The question of whether a person is born with all the eggs they will ever have is fundamental in reproductive biology. The traditional and widely accepted answer is largely yes, pointing to a finite, non-renewable supply established early in development. This fixed supply, known as the ovarian reserve, dictates the length and potential of a person’s reproductive lifespan. Understanding this reserve requires examining the biological processes that occur before birth and the continuous loss that follows.
The Formation of the Initial Supply
The process that creates the initial stock of egg cells, called oogenesis, begins while the female is still a fetus inside the womb. Specialized cells, known as primordial germ cells, migrate to the developing ovaries and rapidly multiply through mitosis. This intense cell division establishes the maximum number of germ cells a person will ever possess.
The peak number of germ cells is reached around the middle of gestation, approximately the fifth month, often totaling six to seven million. Following this peak, programmed cell death significantly reduces this number before birth. The surviving cells then enter the first phase of meiosis, a type of cell division that reduces the chromosome number.
These primary egg cells, or primary oocytes, halt their development midway through the first meiotic division, entering meiotic arrest. They remain suspended in this state, encased within protective structures called primordial follicles, for potentially decades. By the time of birth, the total number of oocytes has dropped to roughly one to two million, and by the onset of puberty, only about 300,000 to 400,000 remain.
The Continuous Decline of the Egg Reserve
Once the initial supply is established in the fetus, the number of follicles containing oocytes begins a continuous decline that lasts until menopause. This reduction of the ovarian reserve is driven by a natural biological process known as follicular atresia. Atresia is a programmed mechanism that causes the death and reabsorption of the vast majority of follicles.
The process occurs independent of external factors like hormonal contraceptives, general health, or pregnancy. For every single egg that is successfully matured and ovulated, hundreds to thousands of other follicles are lost through atresia. It is estimated that approximately 99.9% of all oocytes present at the fetal peak are eventually eliminated by this mechanism before reproductive life ends.
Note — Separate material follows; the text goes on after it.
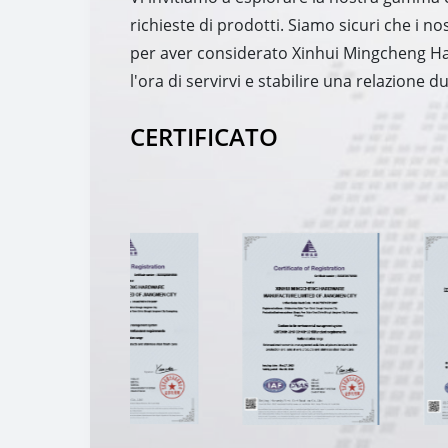
richieste di prodotti. Siamo sicuri che i no
per aver considerato Xinhui Mingcheng Har
l'ora di servirvi e stabilire una relazione
CERTIFICATO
Atresia ensures that only the healthiest follicles, containing the most viable oocytes, are selected for maturation each month. This follicular loss occurs across all stages of development, from the primordial stage to the larger, mature follicles. This programmed cell death contributes to the fact that only about 300 to 400 eggs will ever be released through ovulation over a person’s reproductive lifetime.
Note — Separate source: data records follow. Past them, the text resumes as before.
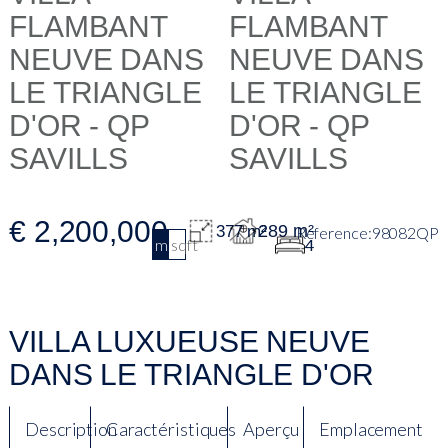
€ 2,200,000
289 m²
377 m²
98082QP
m2
sqft
4
VILLA LUXUEUSE NEUVE
DANS LE TRIANGLE D'OR
Description
Caractéristiques
Aperçu
Emplacement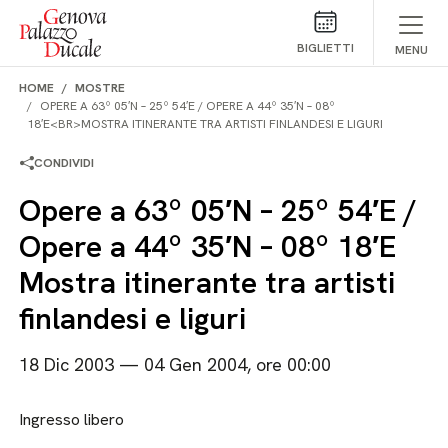
Salta al contenuto
BIGLIETTI
MENU
HOME
MOSTRE
OPERE A 63º 05′N – 25º 54′E / OPERE A 44º 35′N – 08º
18′E<BR>MOSTRA ITINERANTE TRA ARTISTI FINLANDESI E LIGURI
CONDIVIDI
Opere a 63º 05′N – 25º 54′E /
Opere a 44º 35′N – 08º 18′E
Mostra itinerante tra artisti
finlandesi e liguri
18 Dic 2003 — 04 Gen 2004, ore 00:00
Ingresso libero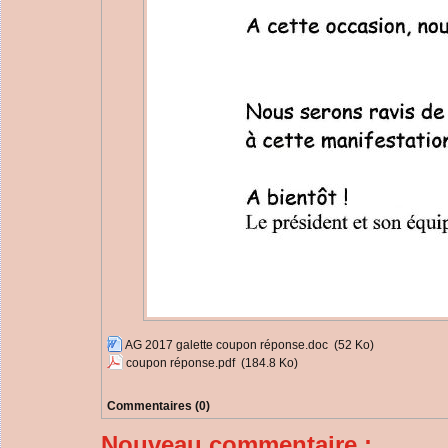
AG 2017 galette coupon réponse.doc
(52 Ko)
coupon réponse.pdf
(184.8 Ko)
Commentaires (0)
Nouveau commentaire :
The rate of atresia is not constant throughout life but accelerates significantly in the years leading up to menopause. By the time menopause is reached, typically around age 51, the ovarian reserve is depleted to less than 1,000 residual follicles. This exhaustion of the fixed supply of follicles signals the end of reproductive capacity.
How Age Affects Reproductive Potential
The decline of the ovarian reserve affects fertility in two ways: a decrease in the quantity of available eggs and a decline in their quality. While the reduction in numbers makes it more difficult to conceive, the drop in oocyte quality is the main factor driving age-related infertility. This decline begins to accelerate noticeably after the mid-30s.
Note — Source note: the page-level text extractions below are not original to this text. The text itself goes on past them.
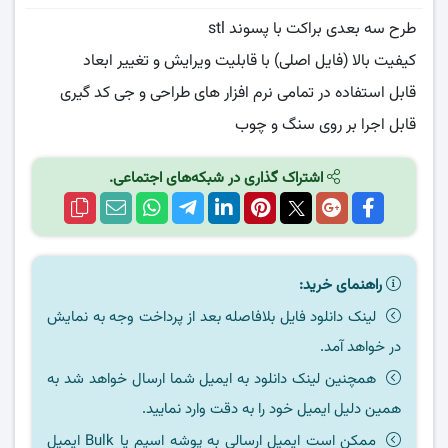
طرح سه بعدی براکت با پسوند stl
کیفیت بالا (فایل اصلی) با قابلیت ویرایش و تغییر ابعاد
قابل استفاده در تمامی نرم افزار های طراحی و جی کد گیری
قابل اجرا بر روی سنگ و چوب
اشتراک گذاری در شبکه‌های اجتماعی.
راهنمای خرید:
لینک دانلود فایل بلافاصله بعد از پرداخت وجه به نمایش
در خواهد آمد.
همچنین لینک دانلود به ایمیل شما ارسال خواهد شد به
همین دلیل ایمیل خود را به دقت وارد نمایید.
ممکن است ایمیل ارسالی به پوشه اسپم یا Bulk ایمیل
The most significant age-related issue is the increased risk of aneuploidy, which refers to an incorrect number of chromosomes in the egg cell. These chromosomal errors occur because the egg has been suspended in meiotic arrest for a prolonged period, leading to structural and molecular impairments in the cellular machinery. The longer the egg remains dormant, the higher the chance that the spindle apparatus, which separates chromosomes during cell division, will malfunction.
Increased aneuploidy results in a higher incidence of miscarriages and a lower chance of success with assisted reproductive technologies. Additionally, aging oocytes can suffer from mitochondrial dysfunction, which reduces the energy available for successful fertilization and early embryo development. The combination of dwindling numbers and declining cellular health limits reproductive potential with advancing age.
The Current Scientific Debate on New Egg Creation
The long-held biological view of a fixed egg supply has faced challenges from a controversial area of research over the past two decades. Some studies have suggested the potential existence of Ovarian Stem Cells (OSCs) in adult mammalian ovaries. These cells, if functional, would theoretically be capable of dividing and generating new oocytes throughout life, contradicting established dogma.
However, the findings supporting the existence of OSCs are not widely accepted and remain highly debated. Other research groups have used advanced techniques, such as single-cell analysis, to map the cell types within the human ovary. These later studies concluded that the cells previously identified as egg stem cells may actually be perivascular cells or cellular artifacts created during laboratory culture.
The consensus remains that, for practical clinical purposes, the human ovarian reserve is finite and established before birth. While the possibility of discovering a mechanism for adult oogenesis continues to be researched, no current fertility treatments are based on creating new eggs from stem cells. The primary focus of clinical fertility preservation remains on conserving the existing, aging supply.